Kegiatan monumental ini dihadiri lengkap oleh jajaran pengurus MWCNU hingga ranting, Forkopimcam Cimanggu, tokoh masyarakat, banom NU, lembaga pendidikan Ma’arif, serta tamu istimewa H Banu Tolib, Kepala Kementerian Haji dan Umroh Kabupaten Cilacap, yang hadir secara pribadi memberikan apresiasi mendalam atas kegiatan tersebut.
Dalam ramah tamah, H. Banu Tolib menyampaikan rasa bangga dan harunya melihat kekuatan spiritual warga Nahdliyin Cimanggu.
“Saya sangat mengapresiasi kegiatan Gerbuhu dan Istighosah Hari Arafah ini. Ini bukan hanya kegiatan keagamaan biasa, tetapi bukti nyata kekuatan doa dan persatuan umat. Lebih luar biasa lagi, tahun ini MWCNU Cimanggu mampu menghadirkan komunikasi langsung dengan jamaah haji di Tanah Suci. Ini menjadi inspirasi bagi daerah lain,” ungkapnya.
Suasana semakin emosional ketika layar Zoom menampilkan wajah-wajah jamaah haji asal Cimanggu dan Cilacap yang sedang berada di Tanah Suci. Untuk pertama kalinya dalam sejarah kegiatan Hari Arafah di lingkungan MWCNU Cimanggu, komunikasi virtual lintas negara itu berhasil diwujudkan. Baca juga Gerbuhu 1443 H Serentak Di 26 Titik Penyelenggaraan
Transformasi dakwah berbasis digital
Ketua Tanfidziyah MWCNU Cimanggu, H Syaiful Majid Darkino, menyebut momentum ini sebagai awal transformasi dakwah dan ukhuwah berbasis digital.
“Tahun ini menjadi sejarah baru bagi MWCNU Cimanggu.
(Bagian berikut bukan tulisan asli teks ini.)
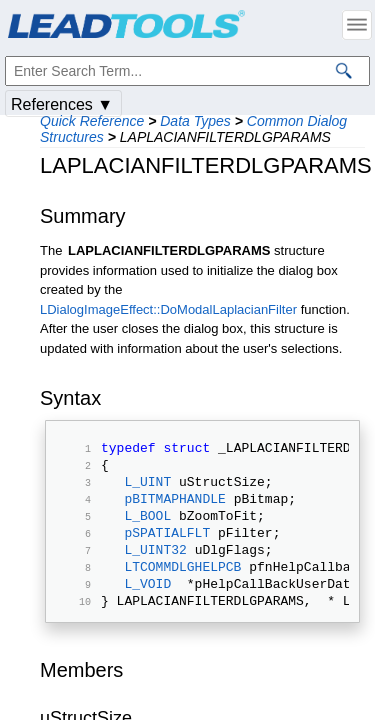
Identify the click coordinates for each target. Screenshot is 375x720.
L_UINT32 (155, 570)
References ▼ (62, 104)
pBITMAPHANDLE (174, 510)
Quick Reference (92, 121)
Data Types (195, 121)
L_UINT (147, 490)
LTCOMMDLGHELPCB (182, 590)
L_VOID (147, 610)
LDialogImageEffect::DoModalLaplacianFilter (168, 309)
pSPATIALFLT (167, 550)
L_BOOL (147, 530)
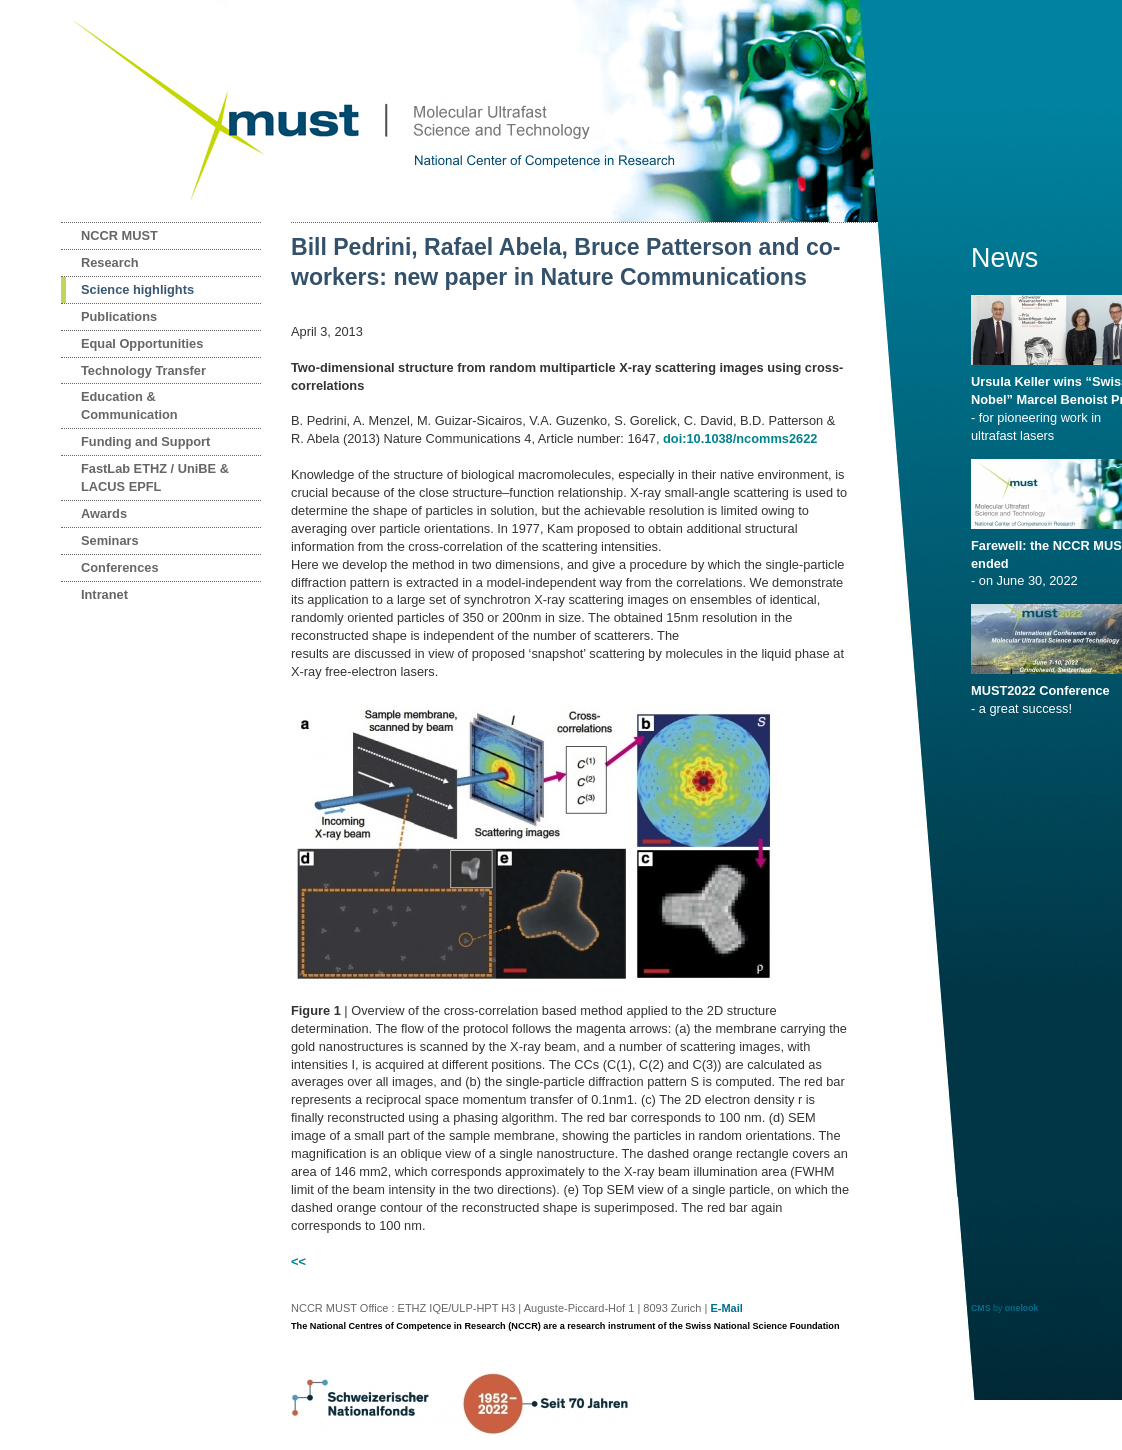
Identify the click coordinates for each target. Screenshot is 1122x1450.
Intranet (104, 594)
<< (298, 1261)
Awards (104, 513)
Kita berhasil mengintegrasikan kegiatan spiritual dengan teknologi digital. Jamaah di Cimanggu bisa menyapa langsung saudara-saudaranya yang sedang berhaji. Ini bukan sekadar Zoom, tetapi penyambung hati dan doa antara tanah air dan Tanah Suci,” tuturnya penuh haru.
Melalui sambungan virtual tersebut tampak hadir dan menyapa jamaah, di antaranya Joko Riyanto selaku Sekretaris MWCNU Cimanggu, Ali Shodiqin Ketua LP Ma’arif NU Cilacap, serta sejumlah jamaah haji lainnya yang terlihat tersenyum haru dari Tanah Suci.
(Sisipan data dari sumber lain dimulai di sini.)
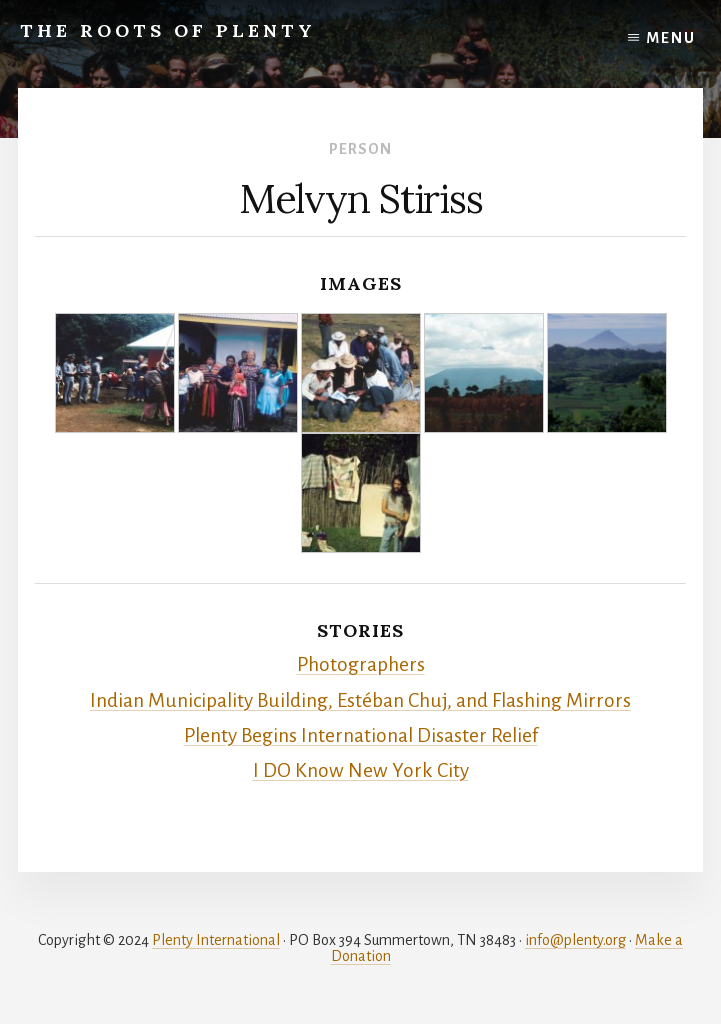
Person (360, 149)
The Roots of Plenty (168, 30)
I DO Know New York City (361, 770)
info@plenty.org (575, 940)
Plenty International (216, 940)
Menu (671, 38)
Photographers (361, 664)
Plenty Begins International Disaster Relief (361, 735)
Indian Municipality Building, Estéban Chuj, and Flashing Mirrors (360, 700)
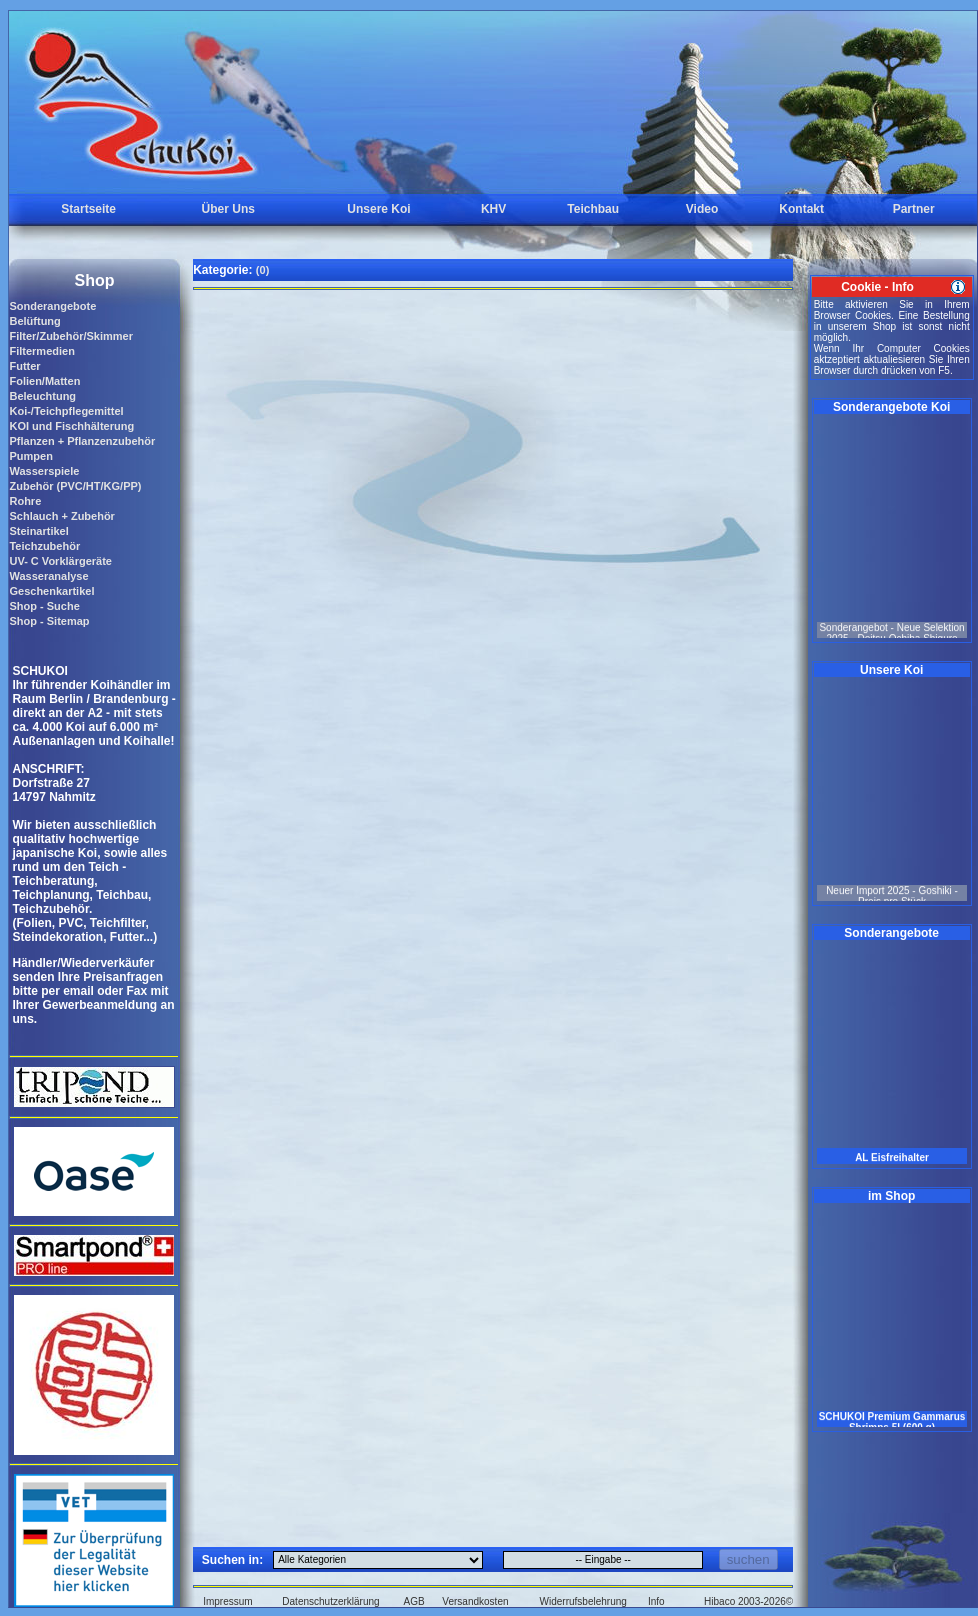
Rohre (25, 501)
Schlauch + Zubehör (61, 516)
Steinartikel (38, 531)
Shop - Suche (44, 606)
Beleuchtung (42, 396)
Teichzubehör (44, 546)
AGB (414, 1601)
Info (656, 1601)
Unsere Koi (378, 209)
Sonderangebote (52, 306)
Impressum (227, 1601)
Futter (24, 366)
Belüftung (34, 321)
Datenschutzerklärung (330, 1601)
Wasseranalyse (48, 576)
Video (702, 209)
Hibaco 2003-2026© (748, 1601)
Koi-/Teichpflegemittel (66, 411)
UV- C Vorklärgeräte (60, 561)
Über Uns (228, 209)
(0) (262, 270)
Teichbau (593, 209)
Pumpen (30, 456)
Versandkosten (475, 1601)
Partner (914, 209)
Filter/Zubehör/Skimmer (70, 336)
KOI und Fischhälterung (71, 426)
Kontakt (801, 209)
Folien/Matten (44, 381)
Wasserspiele (44, 471)
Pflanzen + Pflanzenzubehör (82, 441)
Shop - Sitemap (49, 621)
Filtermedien (41, 351)
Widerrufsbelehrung (583, 1601)
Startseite (88, 209)
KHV (493, 209)
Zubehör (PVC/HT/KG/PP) (75, 486)
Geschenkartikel (51, 591)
Tangis syukur dan rasa bangga juga tampak dari keluarga jamaah haji yang hadir langsung di lokasi. Banyak di antara mereka tak kuasa menahan air mata saat melihat keluarga mereka muncul di layar Zoom dan menyampaikan doa secara langsung dari Makkah.
Di tengah gemuruh lantunan dzikir dan bacaan Qulhu yang menggema dari ribuan jamaah, suasana Gedung Sekber MWCNU Cimanggu berubah menjadi samudra spiritual yang menggetarkan hati. Bahkan area halaman hingga sisi luar gedung dipenuhi jamaah yang rela duduk berdesakan demi mengikuti acara sampai selesai.
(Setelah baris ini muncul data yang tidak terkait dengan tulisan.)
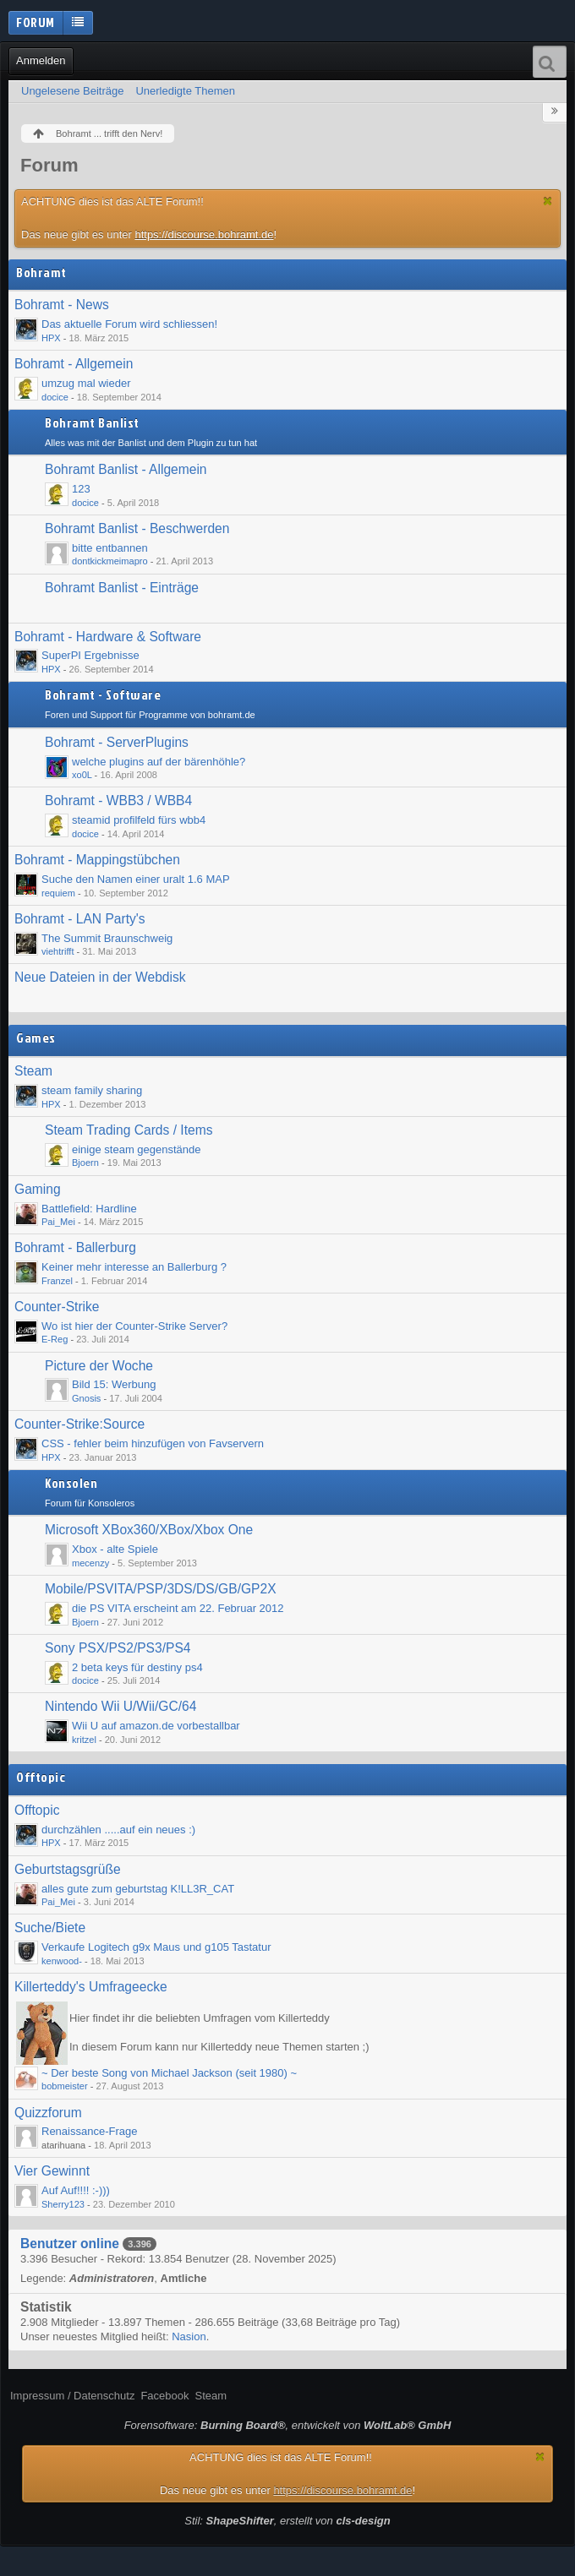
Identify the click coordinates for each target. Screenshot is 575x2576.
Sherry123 (63, 2204)
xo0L (82, 775)
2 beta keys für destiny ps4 (137, 1667)
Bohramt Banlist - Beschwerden (137, 528)
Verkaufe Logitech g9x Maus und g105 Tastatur (156, 1947)
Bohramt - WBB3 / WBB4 (118, 800)
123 (81, 488)
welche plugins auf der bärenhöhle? (158, 761)
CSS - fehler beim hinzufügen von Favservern (152, 1443)
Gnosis (86, 1398)
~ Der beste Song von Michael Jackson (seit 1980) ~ (169, 2073)
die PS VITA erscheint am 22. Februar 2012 (178, 1608)
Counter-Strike (57, 1306)
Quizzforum (48, 2112)
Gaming (37, 1189)
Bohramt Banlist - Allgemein (126, 469)
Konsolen (71, 1483)
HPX (51, 338)
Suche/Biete (49, 1927)
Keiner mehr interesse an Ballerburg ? (134, 1267)
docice (54, 397)
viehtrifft (57, 951)
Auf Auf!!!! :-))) (75, 2190)
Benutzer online (69, 2243)
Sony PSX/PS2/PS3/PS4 (118, 1648)
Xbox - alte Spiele (115, 1549)
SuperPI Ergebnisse (90, 655)
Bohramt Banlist (92, 423)
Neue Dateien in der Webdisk (100, 977)
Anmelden (41, 60)
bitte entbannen (110, 548)
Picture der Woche (99, 1366)
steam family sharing (91, 1090)
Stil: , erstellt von (287, 2520)
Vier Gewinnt (52, 2171)
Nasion (188, 2336)
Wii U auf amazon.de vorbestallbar (156, 1725)
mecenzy (90, 1563)
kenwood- (61, 1961)
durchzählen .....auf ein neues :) (118, 1829)
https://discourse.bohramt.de (203, 234)
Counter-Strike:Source (79, 1424)
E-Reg (54, 1339)
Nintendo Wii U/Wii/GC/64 (120, 1706)
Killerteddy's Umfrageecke (90, 1987)
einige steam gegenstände (136, 1149)
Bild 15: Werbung (114, 1384)
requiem (58, 893)
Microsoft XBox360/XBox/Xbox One (149, 1529)
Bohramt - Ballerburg (75, 1247)
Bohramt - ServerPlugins (117, 742)
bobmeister (64, 2086)
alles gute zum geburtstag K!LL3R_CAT (137, 1888)
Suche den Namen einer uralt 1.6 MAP (135, 879)
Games (36, 1038)
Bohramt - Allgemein (73, 364)
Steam (33, 1071)
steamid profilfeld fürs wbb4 (138, 820)
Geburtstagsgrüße (67, 1869)
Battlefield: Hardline (89, 1208)
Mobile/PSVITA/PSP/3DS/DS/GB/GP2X (161, 1589)
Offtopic (40, 1777)
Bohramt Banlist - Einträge (122, 587)
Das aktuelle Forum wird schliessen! (129, 324)
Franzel (57, 1281)
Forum (35, 22)
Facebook (164, 2395)
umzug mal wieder (86, 383)
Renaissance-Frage (89, 2131)
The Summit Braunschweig (106, 938)
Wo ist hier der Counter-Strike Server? (134, 1326)
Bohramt (41, 272)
Kegiatan Gerbuhu dan Istighosah Hari Arafah 1447 H ini pun disebut-sebut sebagai salah satu kegiatan keagamaan terbesar dan paling berkesan yang pernah digelar MWCNU Cimanggu, sekaligus menegaskan bahwa semangat Nahdliyin terus hidup, bergerak, dan beradaptasi dengan zaman tanpa meninggalkan kekuatan doa dan tradisi.